▸ **TASK GOAL**: Using the records below, filter out every line that lacks "encre" and copy the rest.

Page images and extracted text

[Start of Attachment]

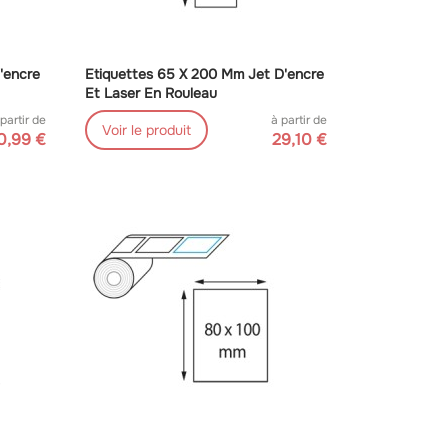
'encre
Etiquettes 65 X 200 Mm Jet D'encre
Et Laser En Rouleau
 partir de
à partir de
Voir le produit
0,99 €
29,10 €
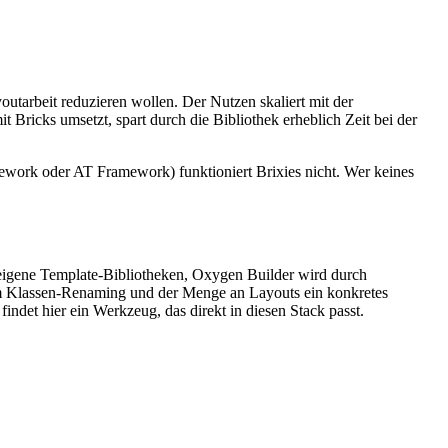
utarbeit reduzieren wollen. Der Nutzen skaliert mit der
Bricks umsetzt, spart durch die Bibliothek erheblich Zeit bei der
ework oder AT Framework) funktioniert Brixies nicht. Wer keines
 eigene Template-Bibliotheken, Oxygen Builder wird durch
m Klassen-Renaming und der Menge an Layouts ein konkretes
et hier ein Werkzeug, das direkt in diesen Stack passt.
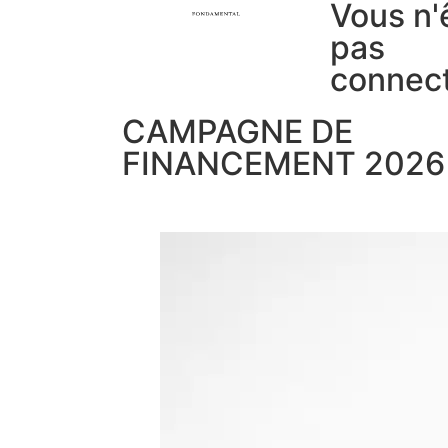
Vous n'
pas
connec
CAMPAGNE DE
FINANCEMENT 2026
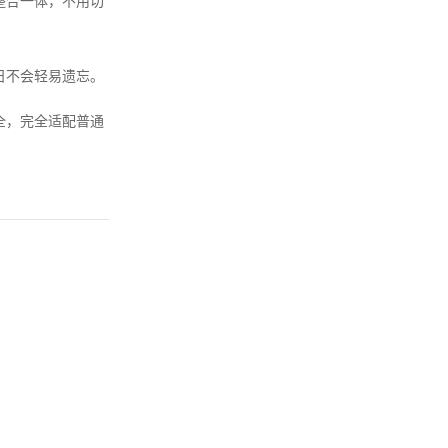
整合一体，不用切
日不会轻易遗忘。
全，完全适配普通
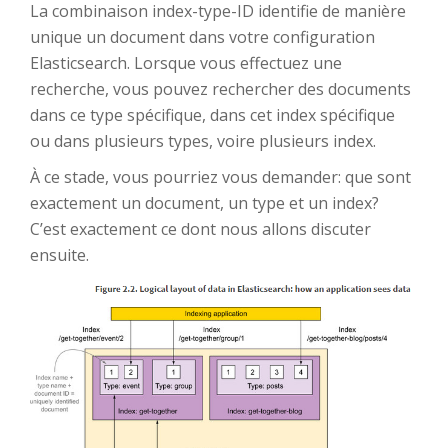
La combinaison index-type-ID identifie de manière
unique un document dans votre configuration
Elasticsearch. Lorsque vous effectuez une
recherche, vous pouvez rechercher des documents
dans ce type spécifique, dans cet index spécifique
ou dans plusieurs types, voire plusieurs index.
À ce stade, vous pourriez vous demander: que sont
exactement un document, un type et un index?
C’est exactement ce dont nous allons discuter
ensuite.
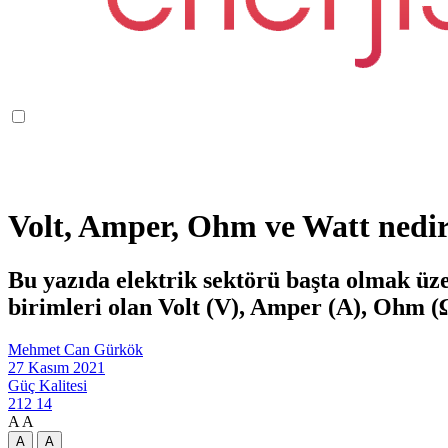
Volt, Amper, Ohm ve Watt nedi
Bu yazıda elektrik sektörü başta olmak üz
birimleri olan Volt (V), Amper (A), Ohm (Ω
Mehmet Can Gürkök
27 Kasım 2021
Güç Kalitesi
212
14
A
A
A
A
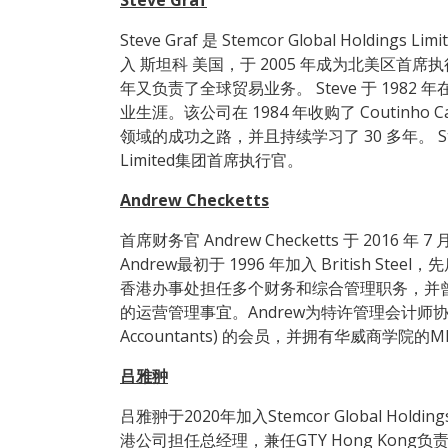
Steve Graf
Steve Graf 是 Stemcor Global Holdin
入 斯坦科 美国，于 2005 年成为北美区首席执
年又负责了全球贸易业务。 Steve 于 1982 年在 
业生涯。该公司在 1984 年收购了 Coutin
领域的成功之路，并且持续学习了 30 多年。 Steve 于 
Limited集团首席执行官。
Andrew Checketts
首席财务官 Andrew Checketts 于 2016 
Andrew最初于 1996 年加入 British Steel，
香港办事处担任多个财务和综合管理职务，并曾负责Coru
的运营管理事宜。Andrew为特许管理会计师协会 (Chart
Accountants) 的会员，并拥有华威商学院的
吕雅翀
吕雅翀于2020年加入Stemcor Global Ho
港公司担任总经理，兼任GTY Hong Kon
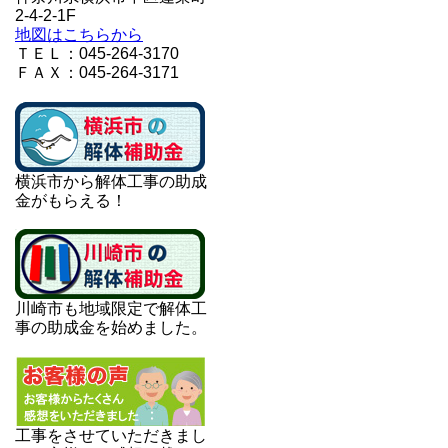
2-4-2-1F
地図はこちらから
ＴＥＬ：045-264-3170
ＦＡＸ：045-264-3171
横浜市から解体工事の助成
金がもらえる！
川崎市も地域限定で解体工
事の助成金を始めました。
工事をさせていただきまし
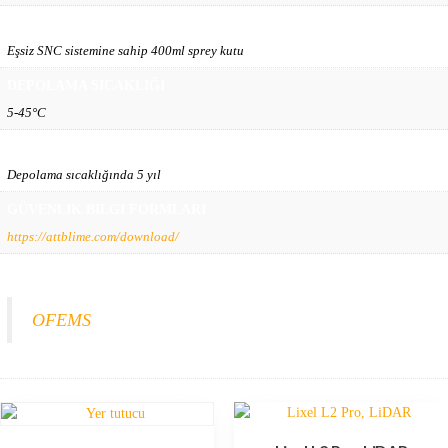
TESLİMAT FORMU
Eşsiz SNC sistemine sahip 400ml sprey kutu
DEPOLAMA SICAKLIĞI
5-45°C
SON KULLANMA TARİHİ
Depolama sıcaklığında 5 yıl
GÜVENLIK BILGI FORMLARI
https://attblime.com/download/
ÜRÜN ANA SAYFASI
OFEMS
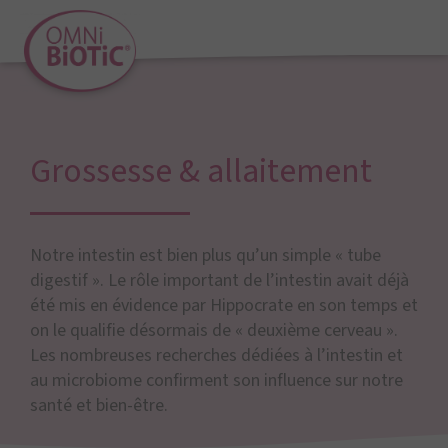
Grossesse & allaitement
Notre intestin est bien plus qu’un simple « tube
digestif ». Le rôle important de l’intestin avait déjà
été mis en évidence par Hippocrate en son temps et
on le qualifie désormais de « deuxième cerveau ».
Les nombreuses recherches dédiées à l’intestin et
au microbiome confirment son influence sur notre
santé et bien-être.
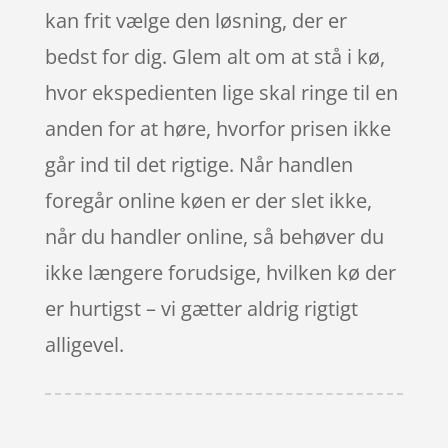
kan frit vælge den løsning, der er
bedst for dig. Glem alt om at stå i kø,
hvor ekspedienten lige skal ringe til en
anden for at høre, hvorfor prisen ikke
går ind til det rigtige. Når handlen
foregår online køen er der slet ikke,
når du handler online, så behøver du
ikke længere forudsige, hvilken kø der
er hurtigst – vi gætter aldrig rigtigt
alligevel.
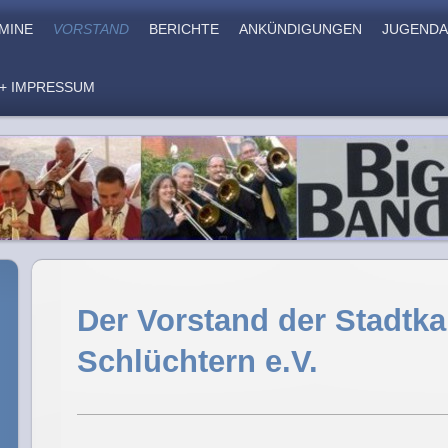
MINE
VORSTAND
BERICHTE
ANKÜNDIGUNGEN
JUGENDA
+ IMPRESSUM
Der Vorstand der Stadtka
Schlüchtern e.V.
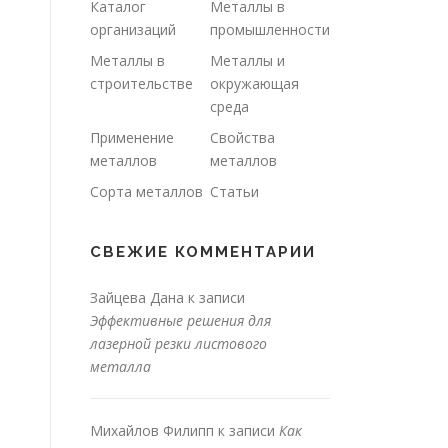
Каталог
Металлы в
организаций
промышленности
Металлы в
Металлы и
строительстве
окружающая
среда
Применение
Свойства
металлов
металлов
Сорта металлов
Статьи
СВЕЖИЕ КОММЕНТАРИИ
Зайцева Дана
к записи
Эффективные решения для
лазерной резки листового
металла
Михайлов Филипп
к записи
Как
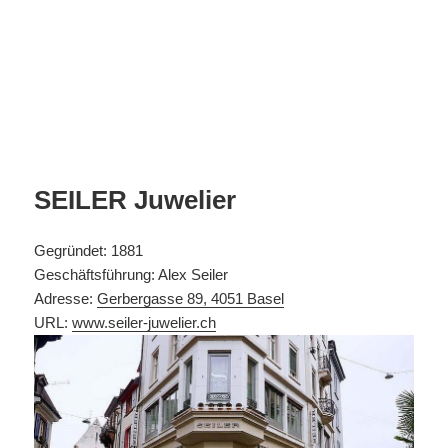
SEILER Juwelier
Gegründet: 1881
Geschäftsführung: Alex Seiler
Adresse:
Gerbergasse 89, 4051 Basel
URL:
www.seiler-juwelier.ch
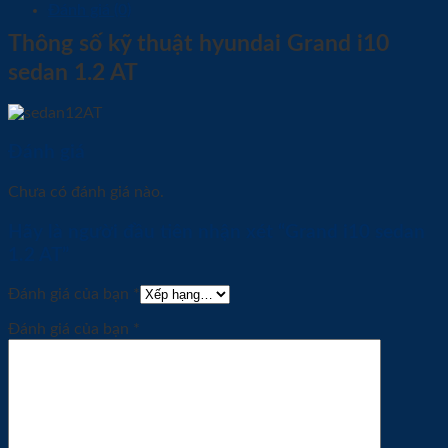
Đánh giá (0)
Thông số kỹ thuật hyundai Grand i10
sedan 1.2 AT
Đánh giá
Chưa có đánh giá nào.
Hãy là người đầu tiên nhận xét “Grand i10 sedan
1.2 AT”
Đánh giá của bạn
*
Đánh giá của bạn
*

[End of Attachment]

▸ **FINISHED EXERCISE**:
'encre
Etiquettes 65 X 200 Mm Jet D'encre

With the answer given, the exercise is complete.